恋にリボンを掛けないで

※高専時代

 

 

 

「――夏油くん助けて!!」
「うん?」

教室に駆け込むなり叫ぶように言い放った私を、夏油くんはのんびりと仰ぎ見た。壁に掛かった古びた時計が、あと少しで午後の始業時刻を告げるところだった。優等生然として席についている彼だけれど、このあと教科書代わりに開くのは漫画本だということを私は知っている。このクラスで真面目に座学を受けるのなんて私くらいのものだ。なのに成績はいつも最下位。齢十六にして、私はこの世の不条理というものを思い知った。が、いまはそんなことどうでもいい。

「どうしたのナマエ」
「ご、五条くんに追われてる……!!」
「鬼ごっこにしては穏やかじゃないね」

教卓の陰に逃げ込んで顔だけを出した私を見、夏油くんはおかしそうに肩を揺らした。机の上で頬杖をつき、小首を傾げてみせる仕草はなんともあだっぽい。一房だけ残された前髪がはらりと頬にかかるのさえ、計算し尽くされているようだった。

「それで? どうして追われてるんだい?」
「わ、わかんない……」
「さっき仲良く昼ごはんに出かけてたじゃないか」

そうなのだ。午前の授業が終わってすぐ、私は五条くんに誘われて、一緒にお昼を食べに出かけた。別に珍しいことじゃない。いつもは私は硝子ちゃんと、五条くんは夏油くんと食べているけれど、たまに気まぐれのように五条くんが私を誘ってくることがあった。天気がいいからとか、甘いものが食べたいからとか、夏油くんの顔を見飽きたからとか理由はいろいろで、だいたいは適当だ。
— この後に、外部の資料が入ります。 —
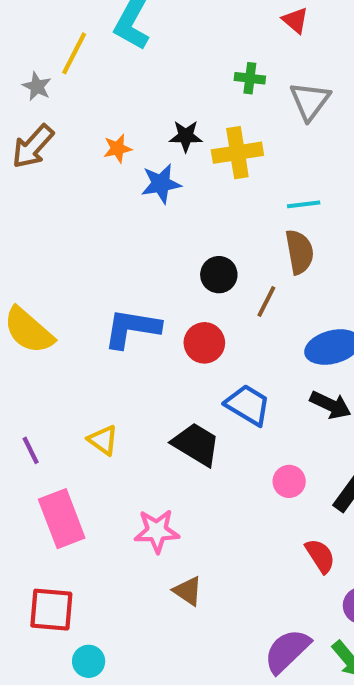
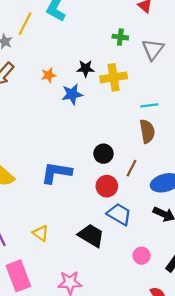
black circle: (219, 275) -> (103, 154), moved
brown line: (266, 302) -> (131, 168), moved
red circle: (204, 343) -> (107, 186), moved

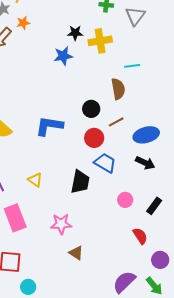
orange star: (49, 75) -> (23, 23), moved
brown semicircle: (147, 131) -> (118, 89), moved
brown line: (131, 168) -> (116, 122), turned 35
black trapezoid: (91, 235) -> (80, 182), turned 70

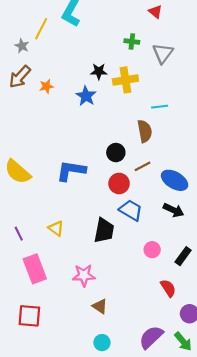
orange star: (23, 23) -> (46, 86), moved
blue star: (63, 56) -> (86, 96), turned -30
blue ellipse: (146, 135) -> (175, 180), turned 45
cyan circle: (28, 287) -> (102, 343), moved

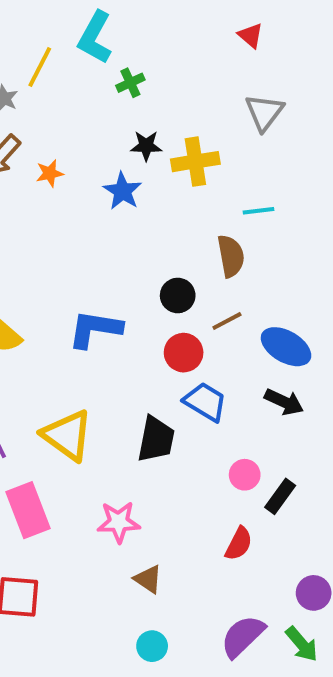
green cross: (132, 42) -> (130, 83), moved, turned -32
yellow triangle: (56, 228) -> (67, 435), size x1.8
black rectangle: (183, 256) -> (280, 496), moved
red semicircle: (168, 288) -> (239, 544), moved, turned 60

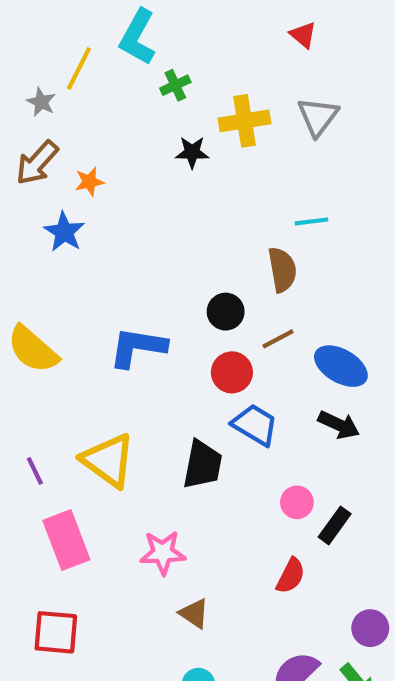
yellow cross: (195, 162) -> (244, 121), moved
blue star: (123, 191) -> (64, 232), moved

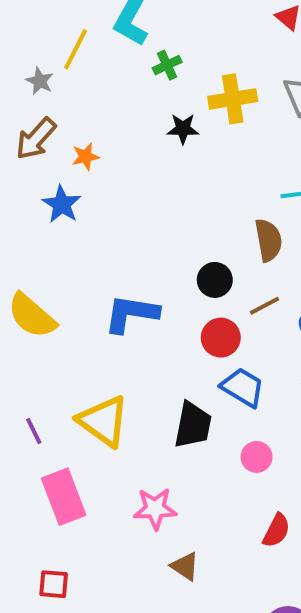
pink circle: (297, 502) -> (257, 457), moved
red square: (56, 632) -> (54, 584), size x0.7

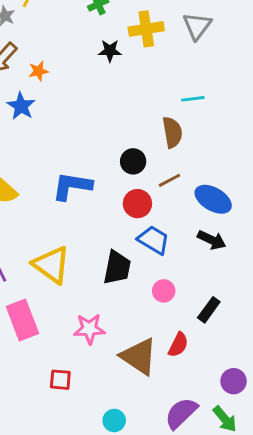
brown triangle: (185, 566) -> (139, 356), moved, size x1.8
red square: (54, 584) -> (60, 380), moved

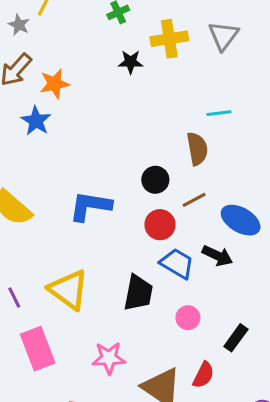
orange star: (38, 71) -> (55, 84), size x1.4
black arrow: (212, 240) -> (217, 256), moved

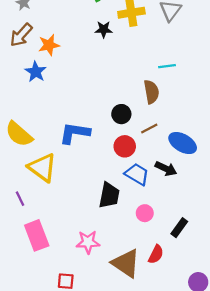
yellow triangle: (69, 290) -> (42, 168), moved

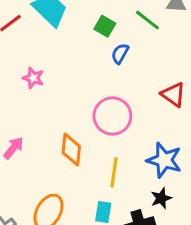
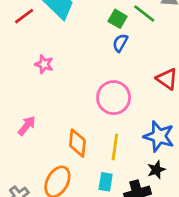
green square: (105, 26) -> (118, 19), moved
orange diamond: (71, 150) -> (77, 143), moved

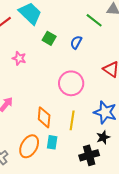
green square: (118, 19) -> (49, 38), moved
cyan rectangle: (106, 182) -> (52, 142), moved

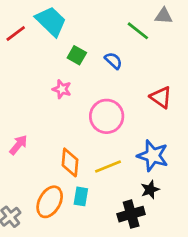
blue semicircle: (76, 42) -> (113, 61), turned 104
pink star: (19, 58) -> (62, 89), moved
yellow line: (72, 120) -> (108, 167), turned 60

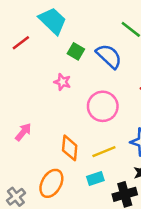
red line: (16, 34) -> (21, 43), moved
blue semicircle: (113, 61) -> (109, 56), size x1.6
cyan rectangle: (81, 196) -> (95, 178), moved, turned 63

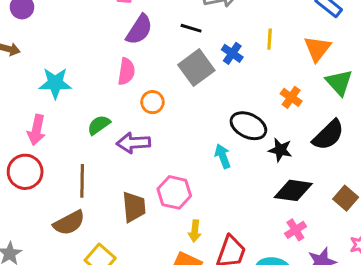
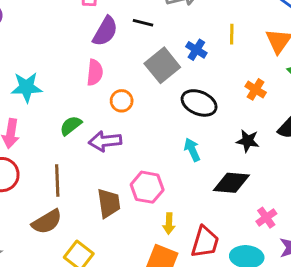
black line: (191, 28) -> (143, 23), moved
black ellipse: (248, 126) -> (199, 103), moved
black diamond: (293, 190) -> (231, 183), moved

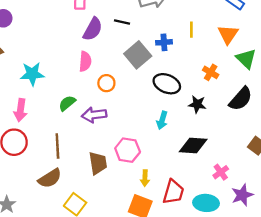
blue cross: (196, 50) -> (164, 42), turned -35
black star: (248, 141) -> (197, 104), moved
cyan arrow: (192, 150) -> (162, 120), turned -138

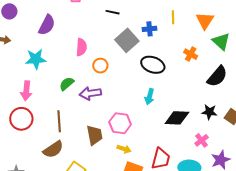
purple semicircle: (93, 29) -> (47, 25), moved
black star: (197, 104) -> (209, 112), moved
yellow arrow: (145, 178) -> (124, 149), moved, turned -72

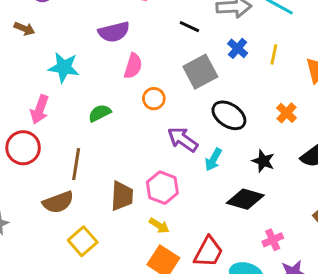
purple semicircle: (47, 25) -> (114, 32), moved, turned 35
blue cross: (149, 29) -> (238, 48), moved, turned 32
purple arrow: (90, 93) -> (183, 139), moved, turned 30
black star: (209, 112) -> (263, 161), moved

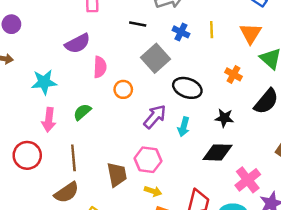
pink arrow: (40, 109) -> (49, 120), moved
purple arrow: (183, 139) -> (155, 117), turned 110
pink cross: (273, 240) -> (248, 180), size x1.5

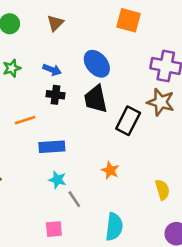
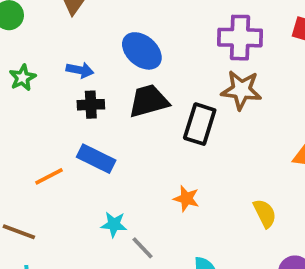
black trapezoid: (96, 99) -> (149, 101), turned 96
orange line: (25, 120) -> (49, 176), moved
blue rectangle: (52, 147) -> (96, 159), moved, turned 40

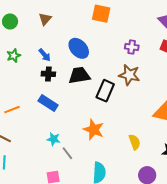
purple cross: (240, 38) -> (132, 47), size x0.6
blue arrow: (80, 70) -> (45, 55), turned 32
orange line: (49, 176) -> (12, 110), moved
orange star: (186, 199) -> (94, 130), size x1.5

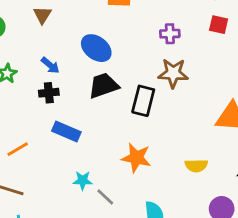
black cross: (48, 74) -> (49, 93), moved
yellow semicircle: (135, 142) -> (196, 166), turned 119

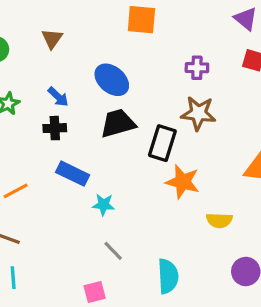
orange star: (136, 158) -> (183, 182), moved
cyan star: (83, 180) -> (103, 205), moved

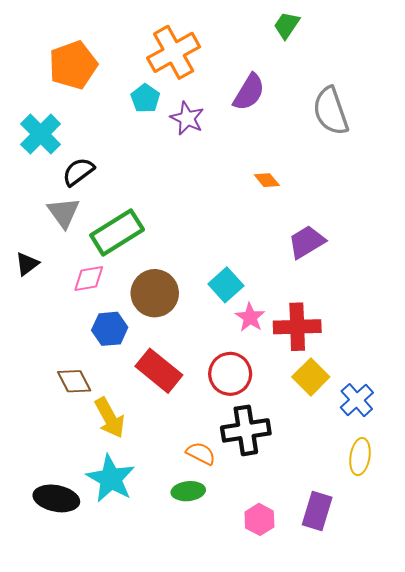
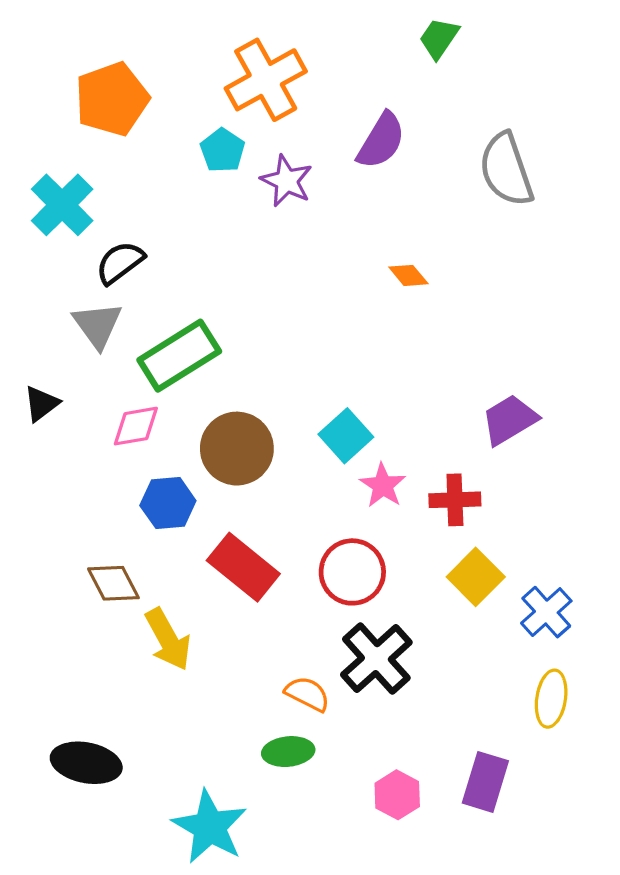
purple trapezoid: (307, 242) -> (509, 420), moved
red cross: (297, 327) -> (455, 500), size x0.7
black cross: (246, 430) -> (376, 659), turned -33
cyan star: (111, 479) -> (210, 827), moved

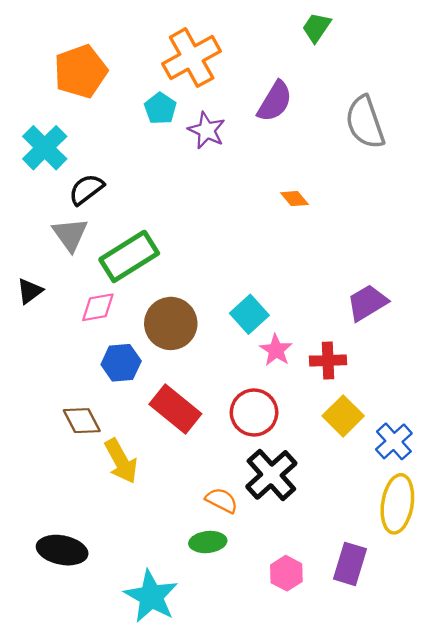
yellow ellipse: (551, 699) -> (397, 504), size x1.4

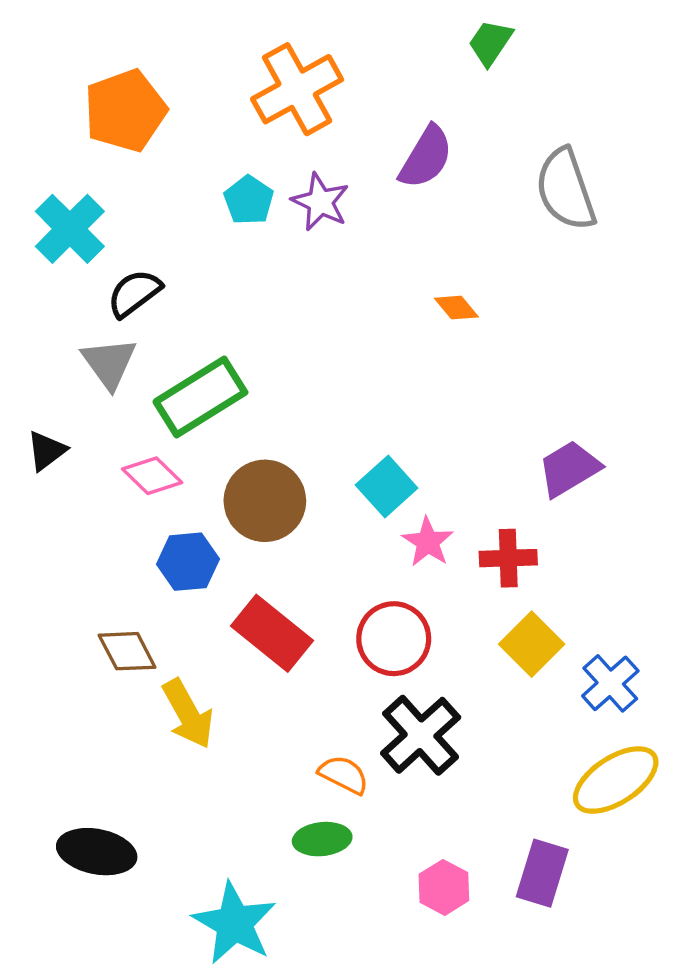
cyan pentagon: (160, 108) -> (249, 200), moved
pink diamond: (98, 307) -> (152, 476), turned 54
yellow ellipse: (397, 504) -> (616, 780), turned 48

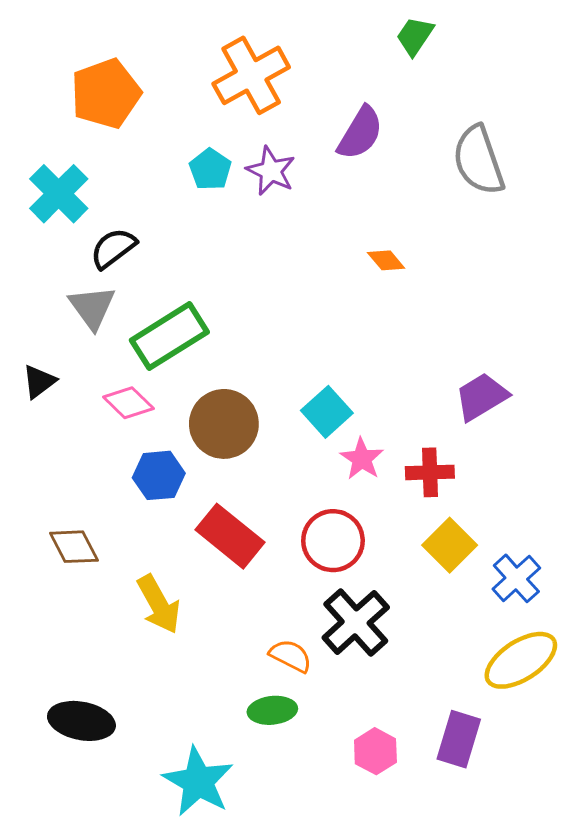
brown diamond: (127, 651) -> (74, 547), moved

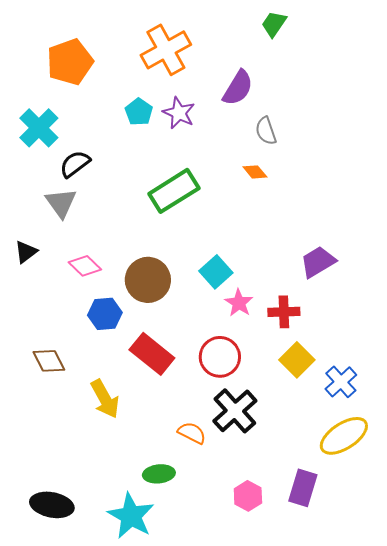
gray semicircle: (478, 160) -> (266, 131), moved, size x0.6
green rectangle: (169, 336) -> (174, 191), moved
green ellipse: (272, 710) -> (159, 474), moved
black ellipse: (81, 721) -> (52, 505), moved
今日もそうやって、さっぱりと晴れた空の下、高専内の手頃な石段に二人並んで腰掛けて、購買で買ったパンを食べた。五条くんは巨大な焼きそばパンとコロッケパンを平らげた後、足りないと言ってさらにカップ麺を買ってきた。私がたまごサンドを一パック食べきるまでの間にだ。

『よく食べるねえ』
『成長期』
『まだ大きくなるの』
『ナマエくらいならそのうち踏み潰せるかもなー』
『ええ……』

そしてジュースを飲みながら、課題のプリントが終わらないだの、新しい補助監督さんがどうだのという他愛もない話をした。そんな平和なランチタイムだったはずだ。それなのに。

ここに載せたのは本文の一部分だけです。